If you take pride in your home, and you are looking for ways to spruce up your homestead, you may feel that it’s pointless making any big changes because of one very simple reason: the children! After all, our children are whirling dervishes of mess! And we only have to look at our kids’ bedrooms to see just how things can get out of hand in so little time. Decluttering a child’s room is one of those almighty tasks that isn’t just about tidying up, but it’s about the psychological bartering with your child to get them to throw anything out. So what can you do to ensure that your kids’ room gets decluttered, but it’s also done with minimal effort and stress?
Tackle The Tasks They Care Less About First
While they may be clinging onto a certain toy for dear life, they may not really care about their clothes. Did you really care about how you looked when you were really young? Keeping your children’s clothes organized is one of the less stressful tasks. And if you have no idea how to do this, the article Top Tips for Keeping Your Kids’ Clothes Organized can start you off. When you look at the kids’ room and consider that there will be dramas over certain toys, it’s far better to minimize your stress at the outset and get the task started by tackling these less important duties.

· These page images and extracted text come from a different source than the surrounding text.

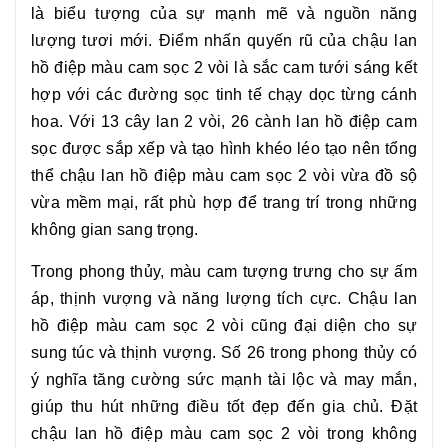
là biểu tượng của sự mạnh mẽ và nguồn năng
lượng tươi mới. Điểm nhấn quyến rũ của chậu
lan
hồ điệp màu cam sọc 2 vòi
là sắc cam tưới sáng kết
hợp với các đường sọc tinh tế chạy dọc từng cánh
hoa. Với 13 cây lan 2 vòi, 26 cành lan hồ điệp cam
sọc được sắp xếp và tạo hình khéo léo tạo nên tổng
thể chậu
lan hồ điệp màu cam sọc 2 vòi
vừa đồ sộ
vừa mềm mại, rất phù hợp để trang trí trong những
không gian sang trọng.
Trong phong thủy, màu cam tượng trưng cho sự ấm
áp, thịnh vượng và năng lượng tích cực. Chậu
lan
hồ điệp màu cam sọc 2 vòi
cũng đại diện cho sự
sung túc và thịnh vượng. Số 26 trong phong thủy có
ý nghĩa tăng cường sức mạnh tài lộc và may mắn,
giúp thu hút những điều tốt đẹp đến gia chủ. Đặt
chậu lan hồ điệp màu cam sọc 2 vòi
trong không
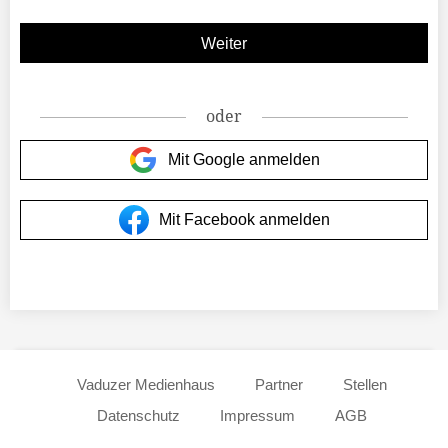
oder
Mit Google anmelden
Mit Facebook anmelden
Vaduzer Medienhaus
Partner
Stellen
Datenschutz
Impressum
AGB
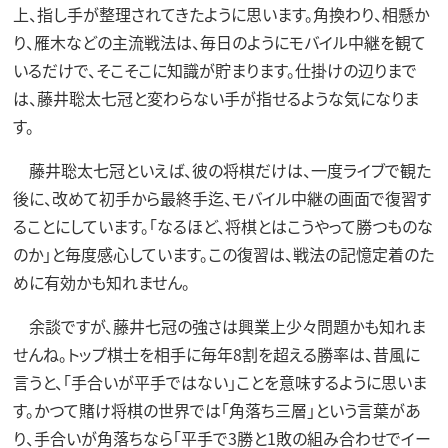
上、指し手が整理されてきたように思います。角換わり、相懸か
り、雁木などの主流戦法は、毎日のようにモバイル中継を観て
いるだけで、そこそこに知識が貯まります。仕掛けの辺りまで
は、藤井聡太七冠と変わらない手が指せるような気になりま
す。
藤井聡太七冠といえば、彼の将棋だけは、一度ライブで観た
後に、改めて初手から最終手迄、モバイル中継の画面で復習す
ることにしています。「なるほど、将棋とはこうやって勝つものな
のか」と毎度感心しています。この復習は、戦法の記憶定着のた
めに有効かも知れません。
余談ですが、藤井七冠の強さは興業上少々問題かも知れま
せんね。トップ棋士を相手に毎年8割を超える勝率は、昔風に
言うと、「手合いが平手ではない」ことを意味するように思いま
す。かつて賭け将棋の世界では「角落ち三層」という言葉があ
り、手合いが角落ちなら「平手で3勝と1敗の組み合わせでイー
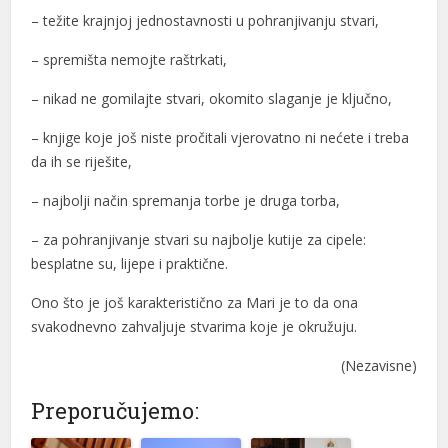
– težite krajnjoj jednostavnosti u pohranjivanju stvari,
– spremišta nemojte raštrkati,
– nikad ne gomilajte stvari, okomito slaganje je ključno,
– knjige koje još niste pročitali vjerovatno ni nećete i treba
da ih se riješite,
– najbolji način spremanja torbe je druga torba,
– za pohranjivanje stvari su najbolje kutije za cipele:
besplatne su, lijepe i praktične.
Ono što je još karakteristično za Mari je to da ona
svakodnevno zahvaljuje stvarima koje je okružuju.
(Nezavisne)
Preporučujemo:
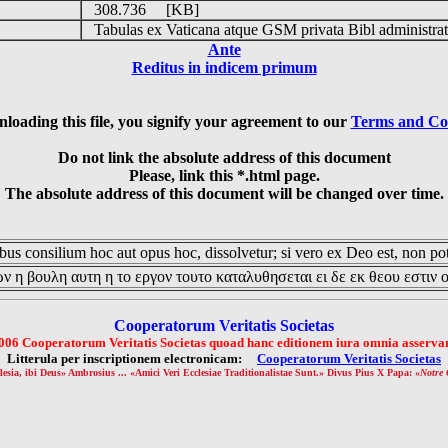
308.736 [KB]
Tabulas ex Vaticana atque GSM privata Bibl administrat
Ante
Reditus in indicem primum
loading this file, you signify your agreement to our
Terms and Co
Do not link the absolute address of this document
Please, link this *.html page.
The absolute address of this document will be changed over time.
us consilium hoc aut opus hoc, dissolvetur; si vero ex Deo est, non pot
ν η βουλη αυτη η το εργον τουτο καταλυθησεται ει δε εκ θεου εστιν 
Cooperatorum Veritatis Societas
006 Cooperatorum Veritatis Societas quoad hanc editionem iura omnia asservan
Litterula per inscriptionem electronicam:
Cooperatorum Veritatis Societas
lesia, ibi Deus» Ambrosius ... «Amici Veri Ecclesiae Traditionalistae Sunt.» Divus Pius X Papa: «
Notre 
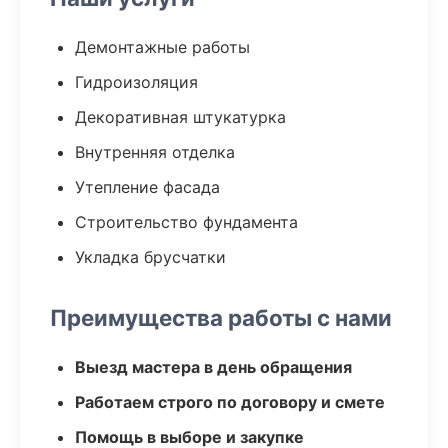
Демонтажные работы
Гидроизоляция
Декоративная штукатурка
Внутренняя отделка
Утепление фасада
Строительство фундамента
Укладка брусчатки
Преимущества работы с нами
Выезд мастера в день обращения
Работаем строго по договору и смете
Помощь в выборе и закупке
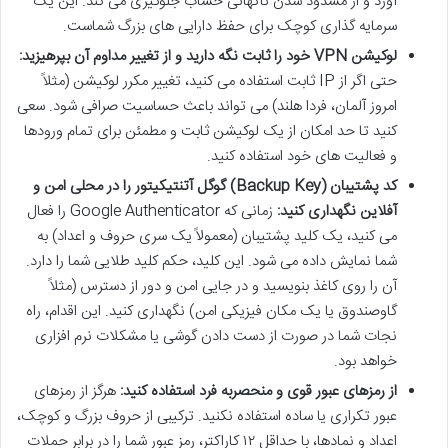
آورد و از مسدود شدن ناگهانی حساب جلوگیری می کند. این یک
سرمایه گذاری کوچک برای حفظ دارایی های بزرگ شماست.
لوکیشن VPN خود را ثابت نگه دارید و از تغییر مداوم آن بپرهیزید:
حتی اگر از IP ثابت استفاده می کنید، تغییر مکرر لوکیشن (مثلاً
امروز آلمان، فردا هلند) می تواند باعث حساسیت صرافی شود. سعی
کنید تا حد امکان از یک لوکیشن ثابت و مطمئن برای تمام ورودها
و فعالیت های خود استفاده کنید.
کد پشتیبان (Backup Key) گوگل آتنتیکیتور را در محلی امن و
آفلاین نگهداری کنید:
زمانی که Google Authenticator را فعال
می کنید، یک کلید پشتیبان (معمولاً یک سری حروف و اعداد) به
شما نمایش داده می شود. این کلید، حکم کلید طلایی شما را دارد.
آن را روی کاغذ بنویسید و در جایی امن و دور از دسترس (مثلاً
گاوصندوق یا یک مکان فیزیکی امن) نگهداری کنید. این اقدام، راه
نجات شما در صورت از دست دادن گوشی یا مشکلات نرم افزاری
خواهد بود.
از رمزهای عبور قوی و منحصربه فرد استفاده کنید:
هرگز از رمزهای
عبور تکراری یا ساده استفاده نکنید. ترکیبی از حروف بزرگ و کوچک،
اعداد و نمادها، با حداقل ۱۲ کاراکتر، رمز عبور شما را در برابر حملات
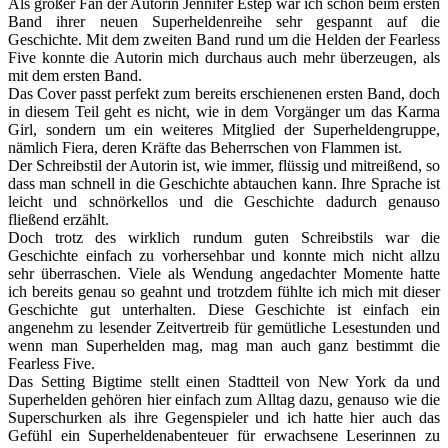
Als großer Fan der Autorin Jennifer Estep war ich schon beim ersten
Band ihrer neuen Superheldenreihe sehr gespannt auf die
Geschichte. Mit dem zweiten Band rund um die Helden der Fearless
Five konnte die Autorin mich durchaus auch mehr überzeugen, als
mit dem ersten Band.
Das Cover passt perfekt zum bereits erschienenen ersten Band, doch
in diesem Teil geht es nicht, wie in dem Vorgänger um das Karma
Girl, sondern um ein weiteres Mitglied der Superheldengruppe,
nämlich Fiera, deren Kräfte das Beherrschen von Flammen ist.
Der Schreibstil der Autorin ist, wie immer, flüssig und mitreißend, so
dass man schnell in die Geschichte abtauchen kann. Ihre Sprache ist
leicht und schnörkellos und die Geschichte dadurch genauso
fließend erzählt.
Doch trotz des wirklich rundum guten Schreibstils war die
Geschichte einfach zu vorhersehbar und konnte mich nicht allzu
sehr überraschen. Viele als Wendung angedachter Momente hatte
ich bereits genau so geahnt und trotzdem fühlte ich mich mit dieser
Geschichte gut unterhalten. Diese Geschichte ist einfach ein
angenehm zu lesender Zeitvertreib für gemütliche Lesestunden und
wenn man Superhelden mag, mag man auch ganz bestimmt die
Fearless Five.
Das Setting Bigtime stellt einen Stadtteil von New York da und
Superhelden gehören hier einfach zum Alltag dazu, genauso wie die
Superschurken als ihre Gegenspieler und ich hatte hier auch das
Gefühl ein Superheldenabenteuer für erwachsene Leserinnen zu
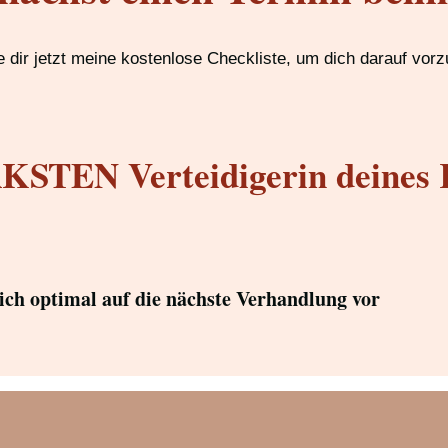
 dir jetzt meine kostenlose Checkliste, um dich darauf vorz
STEN Verteidigerin deines 
dich optimal auf die nächste Verhandlung vor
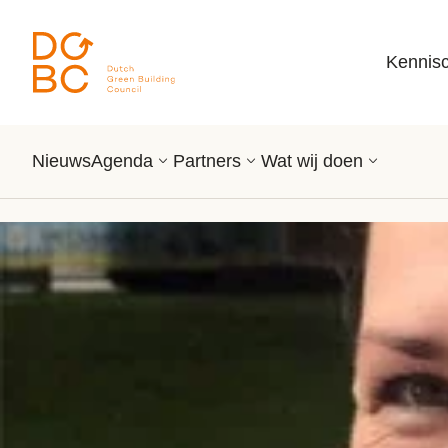
Ga naar inhoud
Kennis
Nieuws
Agenda
Partners
Wat wij doen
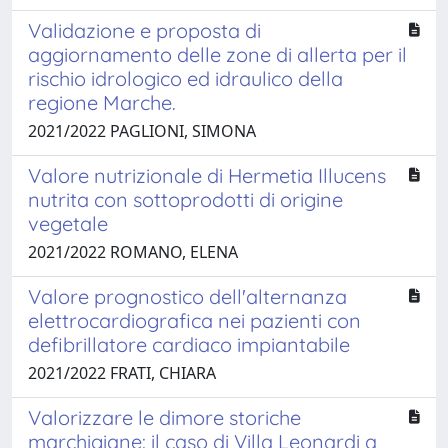
Validazione e proposta di
aggiornamento delle zone di allerta per il
rischio idrologico ed idraulico della
regione Marche.
2021/2022 PAGLIONI, SIMONA
Valore nutrizionale di Hermetia Illucens
nutrita con sottoprodotti di origine
vegetale
2021/2022 ROMANO, ELENA
Valore prognostico dell'alternanza
elettrocardiografica nei pazienti con
defibrillatore cardiaco impiantabile
2021/2022 FRATI, CHIARA
Valorizzare le dimore storiche
marchigiane: il caso di Villa Leonardi a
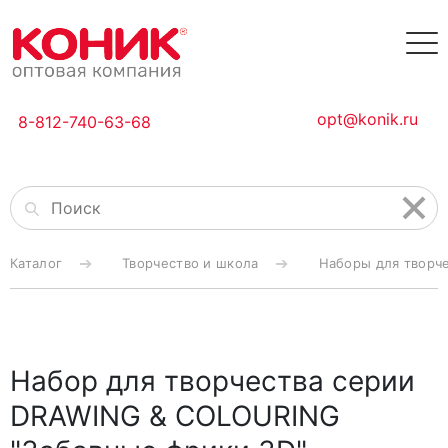
opt@konik.ru
8-812-740-63-68
Каталог
Творчество и школа
Наборы для творч
Набор для творчества серии
DRAWING & COLOURING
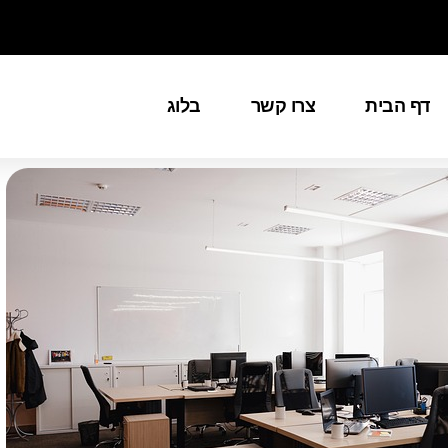
דף הבית
צרו קשר
בלוג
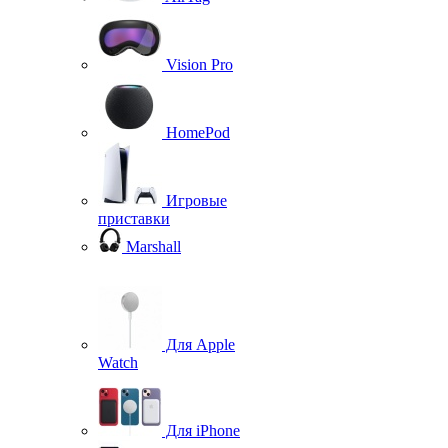
Vision Pro
HomePod
Игровые
приставки
Marshall
Для Apple
Watch
Для iPhone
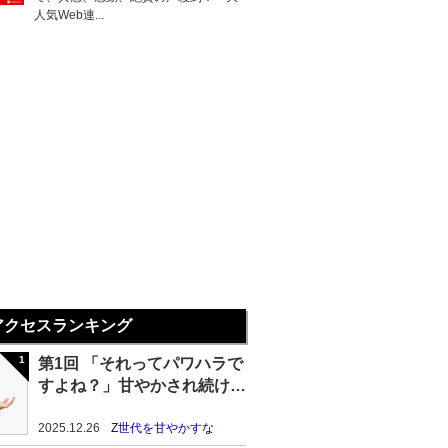
人気Web連...
アクセスランキング
第1回 「それってパワハラで
すよね？」甘やかされ続けた
Z世代の末路
2025.12.26
Z世代を甘やかすな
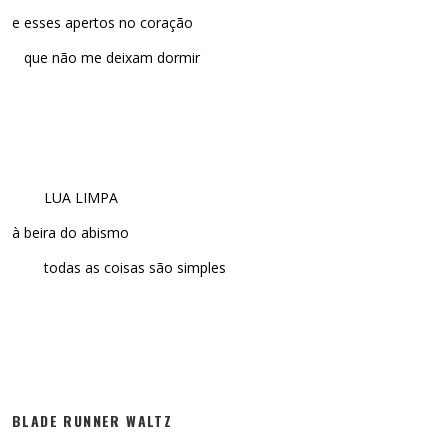
e esses apertos no coração
que não me deixam dormir
LUA LIMPA
à beira do abismo
todas as coisas são simples
BLADE RUNNER WALTZ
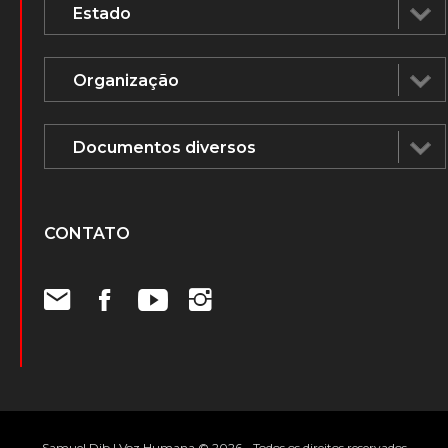
CONTATO
Samuel Dib | Voz Humana © 2026 - Todos os direitos reservados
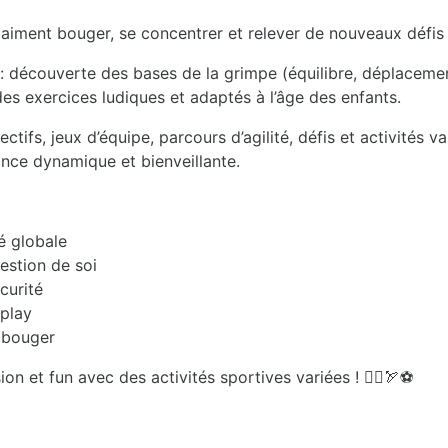
i aiment bouger, se concentrer et relever de nouveaux défis 
c : découverte des bases de la grimpe (équilibre, déplacements,
des exercices ludiques et adaptés à l’âge des enfants.
ectifs, jeux d’équipe, parcours d’agilité, défis et activités 
ance dynamique et bienveillante.
é globale
gestion de soi
écurité
-play
e bouger
n et fun avec des activités sportives variées ! 🧗‍♂️🏹⚽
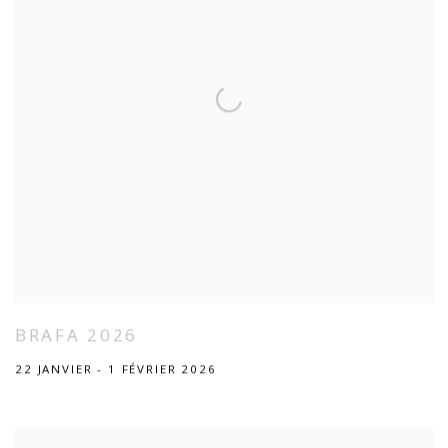
BRAFA 2026
22 JANVIER - 1 FÉVRIER 2026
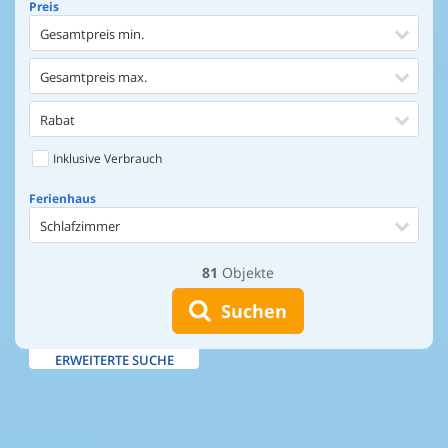
Preis
Gesamtpreis min.
Gesamtpreis max.
Rabat
Inklusive Verbrauch
Ferienhaus
Schlafzimmer
81
Objekte
Ferienhaus
Entfernung Einkaufen
Suchen
Entfernung Wasser
ERWEITERTE SUCHE
Wasserblick
Ausstattung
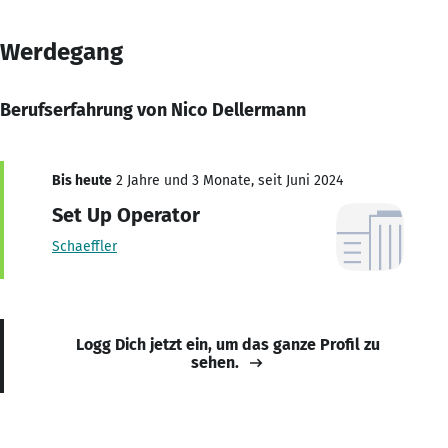
Werdegang
Berufserfahrung von Nico Dellermann
Bis heute
2 Jahre und 3 Monate, seit Juni 2024
Set Up Operator
Schaeffler
Logg Dich jetzt ein, um das ganze Profil zu
sehen.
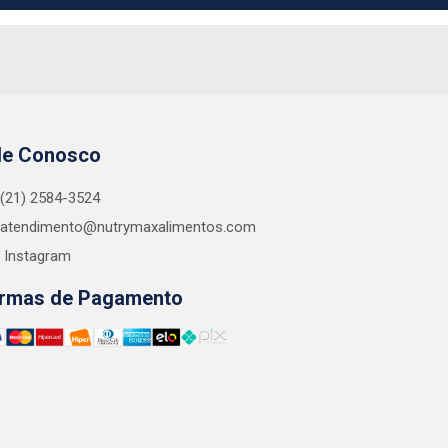
le Conosco
(21) 2584-3524
atendimento@nutrymaxalimentos.com
Instagram
rmas de Pagamento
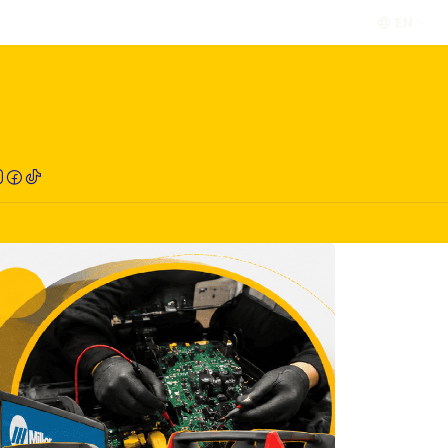
EN
RED COMPRA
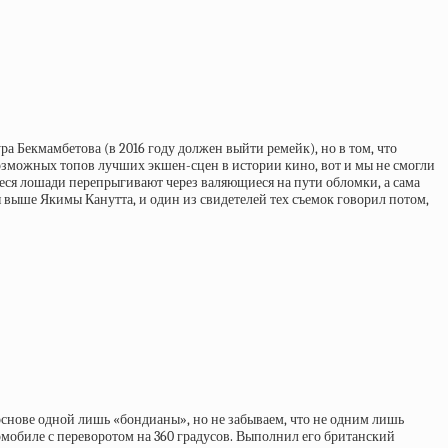
а Бекмамбетова (в 2016 году должен выйти ремейк), но в том, что
возможных топов лучших экшен-сцен в истории кино, вот и мы не смогли
еся лошади перепрыгивают через валяющиеся на пути обломки, а сама
я выше Якимы Канутта, и один из свидетелей тех съемок говорил потом,
снове одной лишь «бондианы», но не забываем, что не одним лишь
обиле с переворотом на 360 градусов. Выполнил его британский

Work With Your Kids, Not Against Them
When you have toddlers, they want to participate in some way, and to make it an easier task for you, tasking them with a small duty gives them some ownership over the project. At the very least, even if they don’t keep the room tidy, they will know where everything goes. Working with your children can prove difficult, especially when it comes to those toys they love so much, but this means you have got to learn some form of compromise. This requires consistency, and not giving in at the first hurdle. But you can make it easier by reiterating why stuff “has a home.” As children are able to personify things a lot better than we do, talking about “giving an item a home” will start to put the point across. It’s about reframing the language rather than making it sound negative. Rather than saying “put that away,” saying “can we put it where it lives?” will tweak the expression somewhat.
Making It Fun
It is easier said than done, especially if you have older children, but when you want to get the room clean and tidy, involving them is one thing, and completely taking over the operation is another! You want to work with them, and this means that you turn it into a game. Giving them a task like putting toys in the toy box within a time limit can encourage them to work faster and make it fun. The trick is to avoid making it boring.
Perhaps in the run-up to Christmas, you are looking to do some decluttering so there is room for more toys, but as a child’s bedroom can be one of the messiest of spaces, it’s about having the right tactics in place.